On 2018-10-12 03:16, Toke Høiland-Jørgensen wrote:
> 
> - Just loop with the smaller quantum until one of the stations go into
>   the positive (what we do now).
> 
> - Go through all active stations, find the one that is closest being in
>   the positive, and add that amount to the quantum. I.e., something
>   like (assuming no station has positive deficit; if one does, you 
> don't
>   want to add anything anyway):
> 
>   to_add = -(max(stn.deficit) for stn in active stations)
>   for stn in active stations:
>     stn.deficit += to_add + stn.weight
> 
Toke,

Sorry for the delayed response. I did lot of experiments. Below are my 
observations.
Sorry for lengthy reply.

In current model, next_txq() is main routine that serves DRR and 
fairness is
enforced by serving only only first txq. Here the first node could be 
either
newly initiated traffic or returned node by return_txq().
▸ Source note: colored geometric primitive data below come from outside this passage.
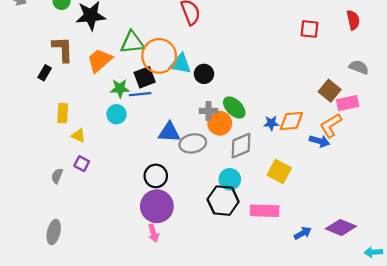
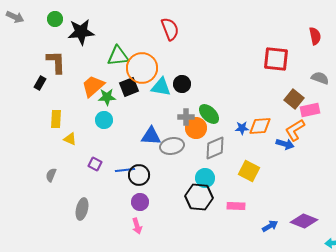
red square: (309, 29) -> (276, 59), moved, size x1.5
orange trapezoid: (100, 60) -> (93, 86), moved
cyan triangle: (180, 64) -> (161, 87), moved
blue line: (140, 94) -> (125, 170), moved
purple square: (82, 164) -> (95, 164), moved
purple circle: (157, 206) -> (140, 202), size x0.6
pink rectangle: (265, 211) -> (236, 206), size x0.7
gray ellipse: (54, 232) -> (82, 209), moved

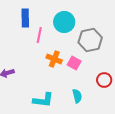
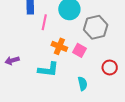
cyan L-shape: (43, 100) -> (48, 70), moved

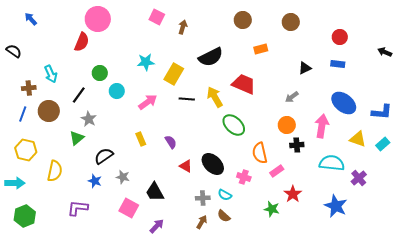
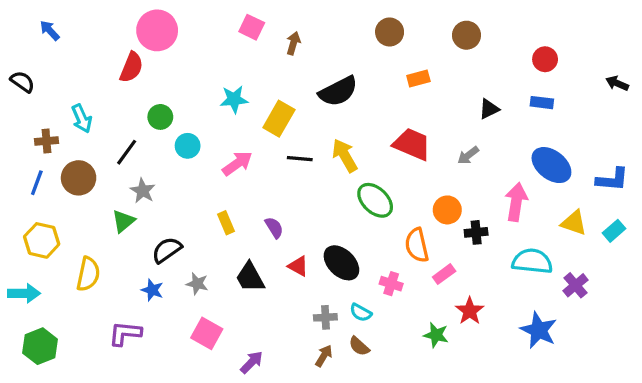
red trapezoid: (244, 84) -> (412, 144), moved
orange circle: (287, 125) -> (447, 210), moved
black trapezoid: (155, 192) -> (250, 277), moved

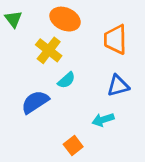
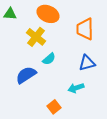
green triangle: (13, 19) -> (10, 14), turned -48

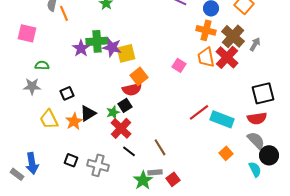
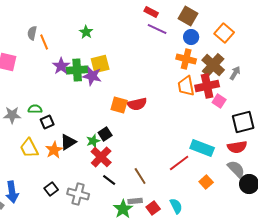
purple star: (81, 48) -> (61, 66), moved
yellow square: (126, 53) -> (100, 64), moved
red cross: (227, 57) -> (207, 86), turned 35
green semicircle: (42, 65) -> (35, 109), moved
pink square: (179, 65) -> (219, 101), moved
orange square: (139, 76) -> (119, 105), turned -36
red semicircle: (132, 89) -> (137, 104), moved
red line: (199, 112) -> (179, 163), moved
black square: (71, 160) -> (51, 189), turned 32
cyan semicircle: (255, 169) -> (176, 206), moved

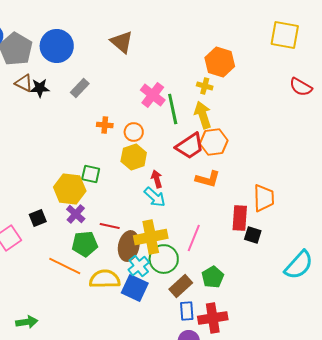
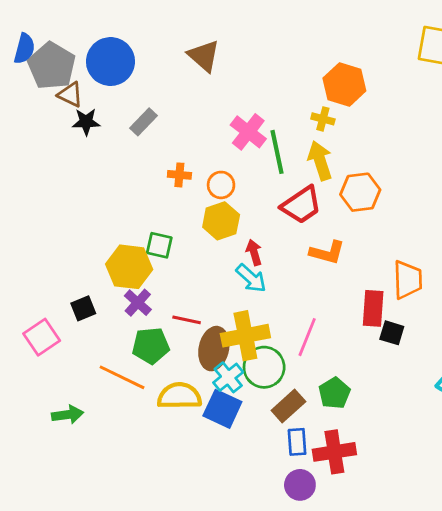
brown triangle: (24, 83) -> (70, 95), moved
orange hexagon: (214, 142) -> (360, 192), moved
green arrow: (27, 322) -> (67, 415), moved

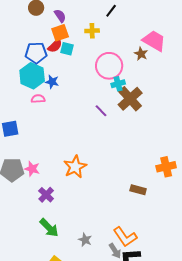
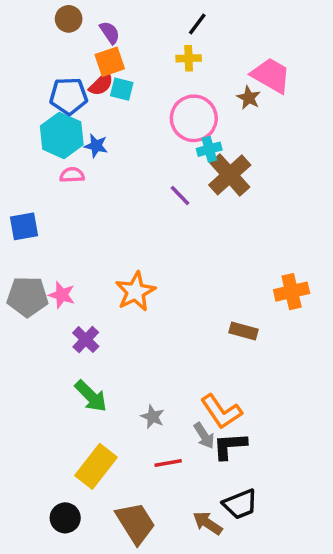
yellow cross: (92, 31) -> (189, 58), moved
This works 
perfectly
as long as the driver is running any RR algo.

Whereas in ath10k, firmware runs its own RR in pull mode and builds txq 
list
based on driver's hostq table. In this case it can not be simply assumed 
that
firmware always gives fetch request for first node of mac80211's txq 
list.
i.e both RR algo could be out of sync.

Two major differences b/w ath9k and ath10k

1) Serving txqs
The ath9k always serves txq by next_txq and so that the txqs_list is 
rotated to serve
other txq. But in ath10k (pull-mode), first node becomes sticky one 
until it is
picked by firmware via fetch indication and it becomes negative deficit.
The sequence is followed in wake_tx_queue

    - dequeue first node
    - push is not allowed
    - enqueue same txq back to head

2) Refill rate of deficit.

The ath9k refills deficit mostly in hot path by next_txq() in tx & isr 
routine.
In case of ath10k, due to above problem, deficits wont be filled in hot 
path.
Either it should be filled in fetch_ind itself or by scheduling another 
task.
Both the approaches are slower compared to hot path when the driver is 
bursting
aggregation. On an idle condition a single fetch indication can dequeue 
~190 msdus
from each tid of give stn list. This drains the deficit quickly and 
becomes too low.
To speed up this, either refill the station by multiples of stn airtime 
weight or
allows the txqs_list rotation. So that next_txq will be used for 
refilling deficit.

Attaching return_txq() change that helps to get rid of quantum multiple.

-Rajkumar